What data compression algorithm should be used when archiving log files?

R

Ramid Salmanov2019-01-01 17:41:23

Data archiving

Ramid Salmanov, 2019-01-01 17:41:23

The task is to write a log file archiver. There
are a lot of data compression algorithms and each has its own specification.
How to determine which data compression algorithm should be used to archive a file that has a lot of duplicate elements?

Reply

Answer the question

In order to leave comments, you need to log in

4 answer(s)

Z

Zettabyte, 2019-01-01
@Zettabyte

Of the "traditional" Linux, BZIP2 compresses best.
It will be even better to compress LZMA (7-Zip), in it you set the maximum size of the dictionary for which you have enough memory, set the word size to the maximum.
Also test PPMd with the same settings up, this algorithm is also in 7-Zip. I have not used it for a long time and did not read anything, but before it was good for texts and logs.
The 4th WinRAR had a preset specifically for texts and logs, check it out as well (I don't know if it was preserved in the 5th version).
Well, read MaximumCompression, there will surely be an algorithm that will easily drive everyone higher, but will work for half a day.

S

Saboteur, 2019-01-02
@saboteur_kiev

"The task is to write a log file archiver"
"There are many data compression algorithms and each has its own specification.
How to determine which data compression algorithm should be used to archive a file that has a lot of repeated elements?"
In your task, I do not see the requirements to write an ideal log file archiver.
In addition, writing at least the simplest archiver is already a non-trivial task for a beginner, and judging by the question, you are a beginner.
What I can suggest is my guess what your teacher wanted, but for this you need to understand the principles of dictionary compression algorithms - when you analyze a file, find something similar in it, make a dictionary of similar parts and compress using this dictionary.
So - in the case of compressing several files, you can use the dictionary of the first file to compress the second, and so on.
In archivers, this is called a solid archive.
Its advantage is its smaller size.
The disadvantage is that when unpacking one specific file (for example, the last one), you will have to unpack all the previous ones.

R

Roman Mirilaczvili, 2019-01-01
@2ord

Typically, the GZip compression algorithm is used.
bzip2 compresses better but is slower.

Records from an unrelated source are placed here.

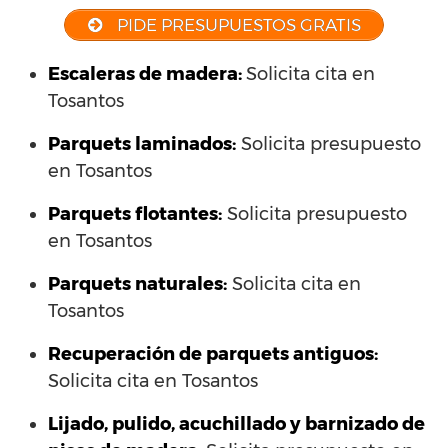
PIDE PRESUPUESTOS GRATIS
Escaleras de madera:
Solicita cita en
Tosantos
Parquets laminados
:
Solicita presupuesto
en Tosantos
Parquets flotantes:
Solicita presupuesto
en Tosantos
Parquets naturales:
Solicita cita en
Tosantos
Recuperación de parquets antiguos:
Solicita cita en Tosantos
Lijado, pulido, acuchillado y barnizado de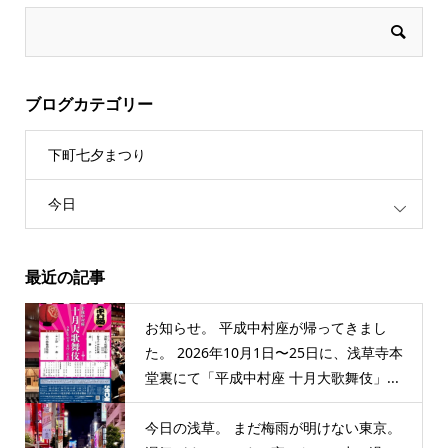
ブログカテゴリー
下町七夕まつり
今日
最近の記事
お知らせ。 平成中村座が帰ってきまし
た。 2026年10月1日〜25日に、浅草寺本
堂裏にて「平成中村座 十月大歌舞伎」...
今日の浅草。 まだ梅雨が明けない東京。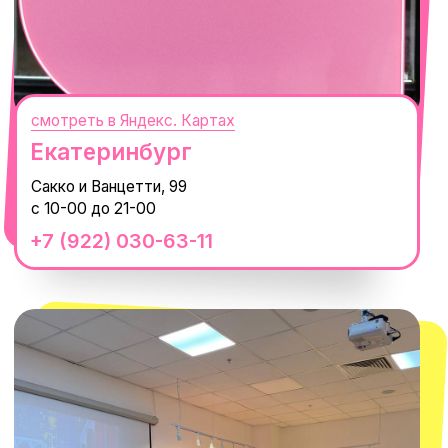
смотреть в Яндекс. Картах
Сочи
Село Эстосадок, ТРЦ Горки Молл,
Горная Карусель, 3
с 10-00 до 22-00
+7 (919) 374-04-04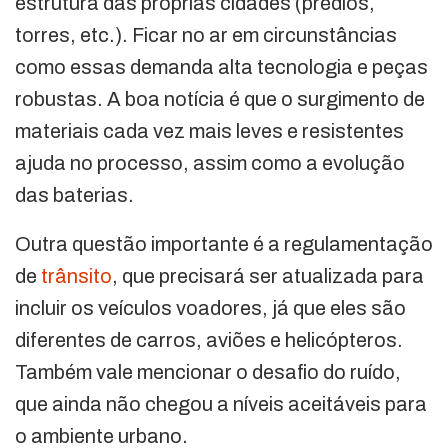
estrutura das próprias cidades (prédios,
torres, etc.). Ficar no ar em circunstâncias
como essas demanda alta tecnologia e peças
robustas. A boa notícia é que o surgimento de
materiais cada vez mais leves e resistentes
ajuda no processo, assim como a evolução
das baterias.
Outra questão importante é a regulamentação
de
trânsito
, que precisará ser atualizada para
incluir os veículos voadores, já que eles são
diferentes de carros, aviões e helicópteros.
Também vale mencionar o desafio do ruído,
que ainda não chegou a níveis aceitáveis para
o ambiente urbano.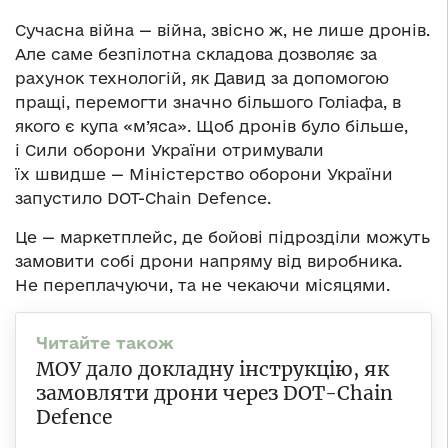
Сучасна війна — війна, звісно ж, не лише дронів.
Але саме безпілотна складова дозволяє за
рахунок технологій, як Давид за допомогою
пращі, перемогти значно більшого Голіафа, в
якого є купа «м’яса». Щоб дронів було більше,
і Сили оборони України отримували
їх швидше — Міністерство оборони України
запустило DOT-Chain Defence.
Це — маркетплейс, де бойові підрозділи можуть
замовити собі дрони напряму від виробника.
Не переплачуючи, та не чекаючи місяцями.
МОУ дало докладну інструкцію, як
замовляти дрони через DOT-Chain
Defence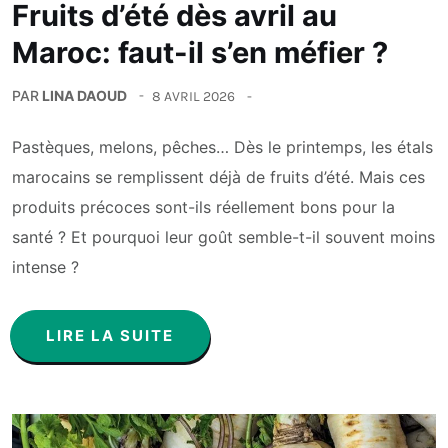
Fruits d’été dès avril au
Maroc: faut-il s’en méfier ?
PAR
LINA DAOUD
8 AVRIL 2026
Pastèques, melons, pêches… Dès le printemps, les étals
marocains se remplissent déjà de fruits d’été. Mais ces
produits précoces sont-ils réellement bons pour la
santé ? Et pourquoi leur goût semble-t-il souvent moins
intense ?
LIRE LA SUITE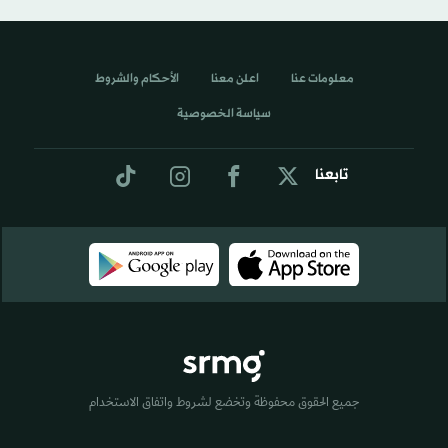
معلومات عنا
اعلن معنا
الأحكام والشروط
سياسة الخصوصية
تابعنا
جميع الحقوق محفوظة وتخضع لشروط واتفاق الاستخدام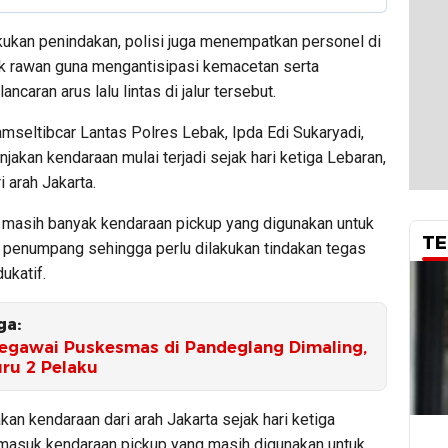
kukan penindakan, polisi juga menempatkan personel di
tik rawan guna mengantisipasi kemacetan serta
ncaran arus lalu lintas di jalur tersebut.
mseltibcar Lantas Polres Lebak, Ipda Edi Sukaryadi,
jakan kendaraan mulai terjadi sejak hari ketiga Lebaran,
i arah Jakarta.
 masih banyak kendaraan pickup yang digunakan untuk
TE
penumpang sehingga perlu dilakukan tindakan tegas
ukatif.
ga:
egawai Puskesmas di Pandeglang Dimaling,
uru 2 Pelaku
jakan kendaraan dari arah Jakarta sejak hari ketiga
rmasuk kendaraan pickup yang masih digunakan untuk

And it will be best to compress xz (LZMA).
If Linux, then there is the logrotate program and then you don’t have to invent anything. She compresses in gzip and rotates the logs.

D

dmshar, 2019-01-01
@dmshar

If this is a real task, then it is pointless to write something yourself. Take ready-made ones, check them on real log files, compare, draw conclusions, launch the best one in production.
If this is a learning task - just to learn how to implement archivers - then study existing algorithms and implement any of them. Anyway, your educational implementation will be worse than the available commercial ones. Therefore, no one in their right mind will compare them.